» **Problem statement**
Each line below is to be copied exactly; images do not go into the copy.

◆ ◆ ◆ ◆ ◆ ◆ ◆

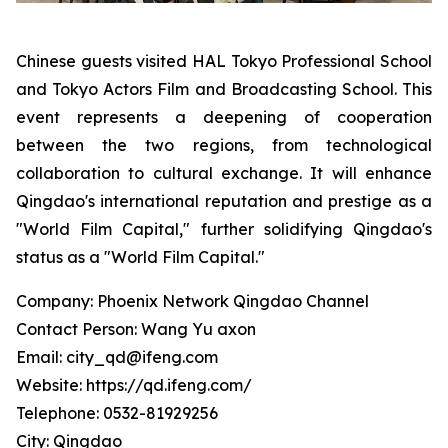
Chinese guests visited HAL Tokyo Professional School
and Tokyo Actors Film and Broadcasting School. This
event represents a deepening of cooperation
between the two regions, from technological
collaboration to cultural exchange. It will enhance
Qingdao's international reputation and prestige as a
"World Film Capital," further solidifying Qingdao's
status as a "World Film Capital."
Company: Phoenix Network Qingdao Channel
Contact Person: Wang Yu axon
Email: city_qd@ifeng.com
Website: https://qd.ifeng.com/
Telephone: 0532-81929256
City: Qingdao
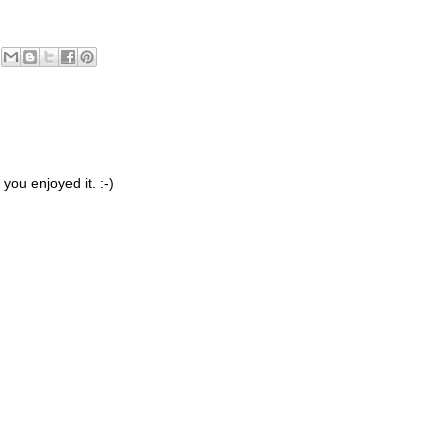
you enjoyed it. :-)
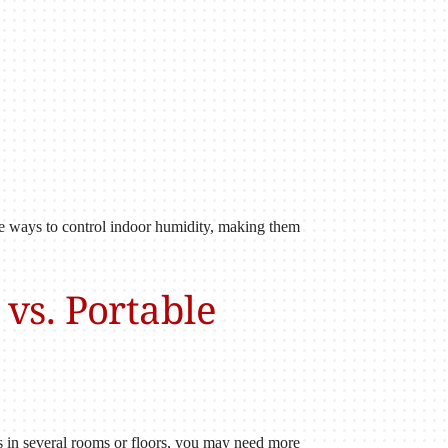
ble ways to control indoor humidity, making them
vs. Portable
s in several rooms or floors, you may need more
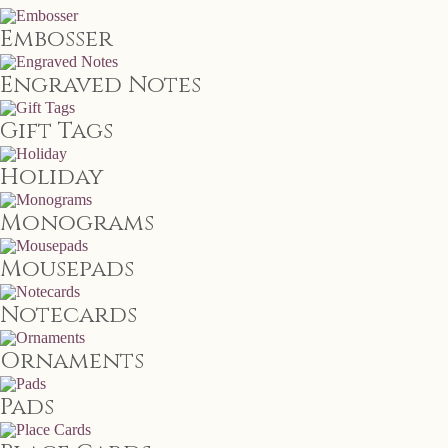
Embosser
Engraved Notes
Gift Tags
Holiday
Monograms
Mousepads
Notecards
Ornaments
Pads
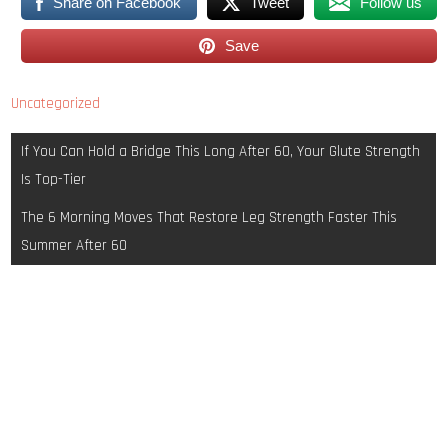
Share on Facebook
Tweet
Follow us
Save
Uncategorized
Post
If You Can Hold a Bridge This Long After 60, Your Glute Strength
navigation
Is Top-Tier
The 6 Morning Moves That Restore Leg Strength Faster This
Summer After 60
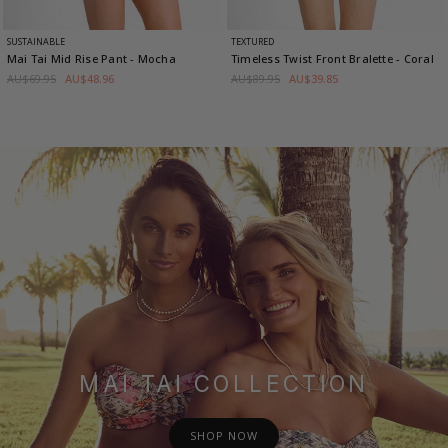
SUSTAINABLE
TEXTURED
Mai Tai Mid Rise Pant
- Mocha
Timeless Twist Front Bralette
- Coral
AU$69.95
AU$48.96
AU$89.95
AU$39.85
MAI TAI COLLECTION
SHOP NOW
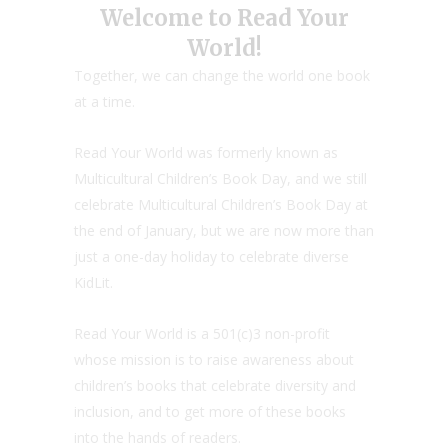
Welcome to Read Your
World!
Together, we can change the world one book
at a time.
Read Your World was formerly known as
Multicultural Children’s Book Day, and we still
celebrate Multicultural Children’s Book Day at
the end of January, but we are now more than
just a one-day holiday to celebrate diverse
KidLit.
Read Your World is a 501(c)3 non-profit
whose mission is to raise awareness about
children’s books that celebrate diversity and
inclusion, and to get more of these books
into the hands of readers.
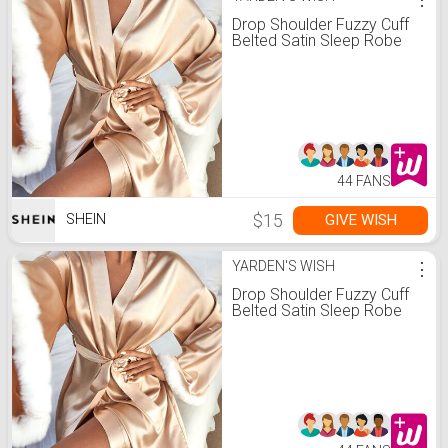
Drop Shoulder Fuzzy Cuff
Belted Satin Sleep Robe
44 FANS
$15
GIVE WISH
SHEIN
YARDEN'S WISH
⋮
Drop Shoulder Fuzzy Cuff
Belted Satin Sleep Robe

◆ ◆ ◆ ◆ ◆ ◆ ◆

» **Written answer**
Chinese guests visited HAL Tokyo Professional School
and Tokyo Actors Film and Broadcasting School. This
event represents a deepening of cooperation
between the two regions, from technological
collaboration to cultural exchange. It will enhance
Qingdao's international reputation and prestige as a
"World Film Capital," further solidifying Qingdao's
status as a "World Film Capital."
Company: Phoenix Network Qingdao Channel
Contact Person: Wang Yu axon
Email: city_qd@ifeng.com
Website: https://qd.ifeng.com/
Telephone: 0532-81929256
City: Qingdao
you enjoyed it. :-)
ble ways to control indoor humidity, making them
vs. Portable
s in several rooms or floors, you may need more
Embosser
Engraved Notes
Gift Tags
Holiday
Monograms
Mousepads
Notecards
Ornaments
Pads
Share on Facebook
Tweet
Follow us
Save
Uncategorized
Post
If You Can Hold a Bridge This Long After 60, Your Glute Strength
navigation
Is Top-Tier
The 6 Morning Moves That Restore Leg Strength Faster This
Summer After 60
SUSTAINABLE
TEXTURED
Mai Tai Mid Rise Pant
- Mocha
Timeless Twist Front Bralette
- Coral
AU$69.95
AU$48.96
AU$89.95
AU$39.85
MAI TAI COLLECTION
SHOP NOW
Welcome to Read Your
World!
Together, we can change the world one book
at a time.
Read Your World was formerly known as
Multicultural Children’s Book Day, and we still
celebrate Multicultural Children’s Book Day at
the end of January, but we are now more than
just a one-day holiday to celebrate diverse
KidLit.
Read Your World is a 501(c)3 non-profit
whose mission is to raise awareness about
children’s books that celebrate diversity and
inclusion, and to get more of these books
into the hands of readers.
Drop Shoulder Fuzzy Cuff
Belted Satin Sleep Robe
44 FANS
$15
GIVE WISH
SHEIN
YARDEN'S WISH
⋮
Drop Shoulder Fuzzy Cuff
Belted Satin Sleep Robe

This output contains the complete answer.